Restricting HMRC’s power to make an assessment
2.2
We also recommend the deletion of sub-paragraph 7(b) of the new section 36A of TMA 1970:
‘(7) But an assessment may not be made under subsection (2) if -
(a) before the time limit that would otherwise apply for making the assessment, HMRC received relevant overseas information on the basis of which HMRC could reasonably have been expected to become aware of the lost tax, and
(b) it was reasonable to expect the assessment to be made before that time limit.’
2.3 The reason for this additional sub-paragraph and condition is not clear to us. There does not appear to be anything which prevents HMRC from relying on sub-paragraph 7(b) to claim that, for example, owing to internal resource constraints they were unable to make the assessment within the normal time limits, which is the argument being used for the introduction of ETL in the first place. This could render the safeguard provided in sub-paragraph (7)(a) ineffective.
2.4 If sub-paragraph 7(b) is to be retained, we recommend that what is ‘reasonable’ be defined clearly. For example, we consider that it is reasonable for HMRC to make any assessment within 30 days of receiving the relevant information and no later, rather than effectively a variable time period depending potentially on the size and complexity of the data set received from overseas.
Removal of retrospective impact of the measure
2.5 Finally, we fail to see how the Government can claim that the rules do not have retrospective impact where sub-paragraph (5) of the Clause makes it clear that the amendments apply to 2015/16 and subsequent years (or 2013/14 in the case where the loss of tax has been brought about carelessly). The original consultation stated, in paragraph 4.13, that ‘the new legislation will not apply retrospectively’, so to effect the legislation as intended sub-paragraph (5) should be amended such that the rules apply for tax years 2019/20 onwards only.

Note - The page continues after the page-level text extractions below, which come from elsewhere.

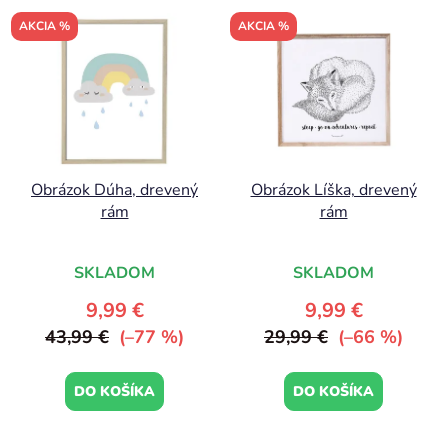
AKCIA %
AKCIA %
Obrázok Dúha, drevený
Obrázok Líška, drevený
rám
rám
SKLADOM
SKLADOM
9,99 €
9,99 €
43,99 €
(–77 %)
29,99 €
(–66 %)
DO KOŠÍKA
DO KOŠÍKA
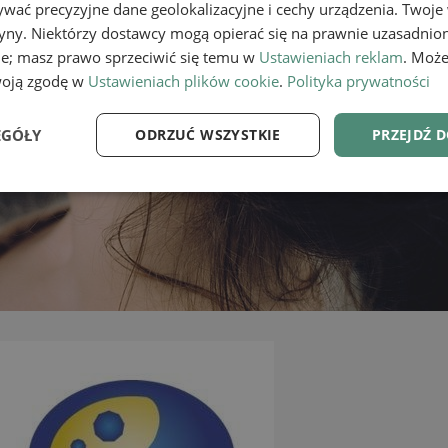
wać precyzyjne dane geolokalizacyjne i cechy urządzenia. Twoje
tryny. Niektórzy dostawcy mogą opierać się na prawnie uzasadnio
ie; masz prawo sprzeciwić się temu w
Ustawieniach reklam
. Może
woją zgodę w
Ustawieniach plików cookie
.
Polityka prywatności
EGÓŁY
ODRZUĆ WSZYSTKIE
PRZEJDŹ 
e
Wydajność
Targetowanie
Fu
Niezbędne
Wydajność
Targetowanie
Funkcjonalność
ie umożliwiają korzystanie z podstawowych funkcji strony internetowej, takich jak log
Bez niezbędnych plików cookie nie można prawidłowo korzystać ze strony internetowe
Provider
/
Okres
Opis
Domena
przechowywania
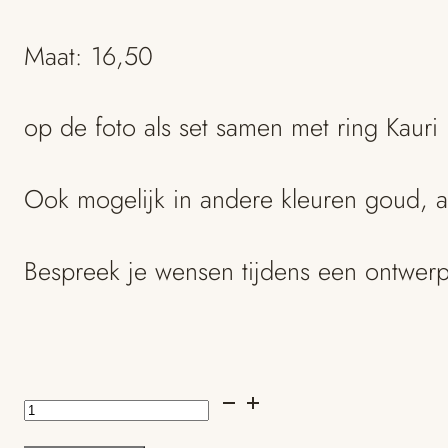
Maat: 16,50
op de foto als set samen met ring Kauri
Ook mogelijk in andere kleuren goud, 
Bespreek je wensen tijdens een ontwer
Kaya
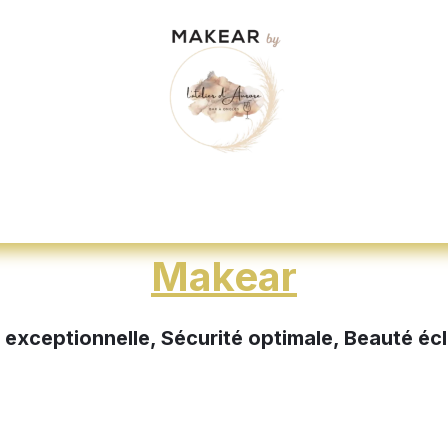
dez-vous
"Je veux me former"
Nos d
Makear
 exceptionnelle, Sécurité optimale, Beauté éc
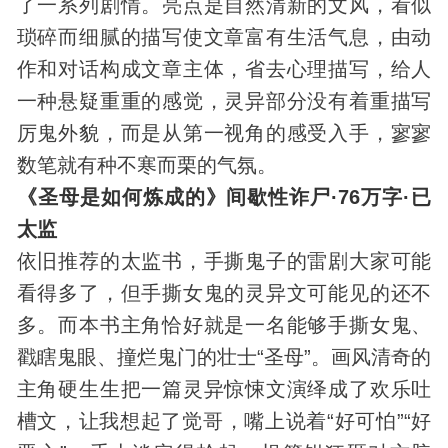
了一系列剧情。亮点是自然清新的文风，看似
琐碎而细腻的描写使文章富有生活气息，由动
作和对话构成文章主体，省去心理描写，给人
一种悬疑重重的感觉，灵异部分没有着重描写
厉鬼外貌，而是从第一视角的感受入手，寥寥
数笔就有种不寒而栗的气氛。
《圣母是如何炼成的》间歇性诈尸·76万字·已
太监
依旧推荐的太监书，手撕鬼子的雷剧大家可能
看得多了，但手撕女鬼的灵异文可能见的还不
多。而本书主角恰好就是一名能够手撕女鬼、
戳瞎鬼眼、撞烂鬼门的壮士“圣母”。画风清奇的
主角硬生生把一篇灵异惊悚文演绎成了欢乐吐
槽文，让我想起了觉哥，嘴上说着“好可怕”“好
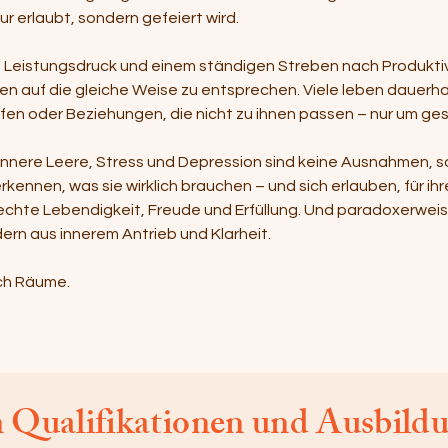
 nur erlaubt, sondern gefeiert wird.
 Leistungsdruck und einem ständigen Streben nach Produktivi
 auf die gleiche Weise zu entsprechen. Viele leben dauerhaft
rufen oder Beziehungen, die nicht zu ihnen passen – nur um ge
innere Leere, Stress und Depression sind keine Ausnahmen, so
kennen, was sie wirklich brauchen – und sich erlauben, für ih
t echte Lebendigkeit, Freude und Erfüllung. Und paradoxerwe
dern aus innerem Antrieb und Klarheit.
ich Räume.
n Qualifikationen und Ausbild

2.6 In addition to the above suggestions, we trust the HMRC will consider carefully the language used in taxpayer communications so as to minimise distress caused to the taxpayer. At a minimum, HMRC should provide taxpayers with guidance on any reliefs which may be applicable to offset any potential liability and avoid at all costs language which is not appropriate for a taxpayer who conducts their affairs in good faith.
3 About Us
3.1 LITRG is an initiative of the Chartered Institute of Taxation (CIOT) to give a voice to the unrepresented. Since 1998, LITRG has been working to improve the policy and processes of the tax, tax credits and associated welfare systems for the benefit of those on low incomes. Everything we do is aimed at improving the tax and benefits experience of low-income workers, pensioners, migrants, students, disabled people and carers.
3.2 LITRG works extensively with HM Revenue & Customs (HMRC) and other government departments, commenting on proposals and putting forward our own ideas for improving the system. Too often the tax and related welfare laws and administrative systems are not designed with the low-income user in mind and this often makes life difficult for those we try to help.
3.2.1 The CIOT is a charity and the leading professional body in the United Kingdom concerned solely with taxation. The CIOT’s primary purpose is to promote education and study of the administration and practice of taxation. One of the key aims is to achieve a better, more efficient, tax system for all affected by it – taxpayers, advisers and the authorities.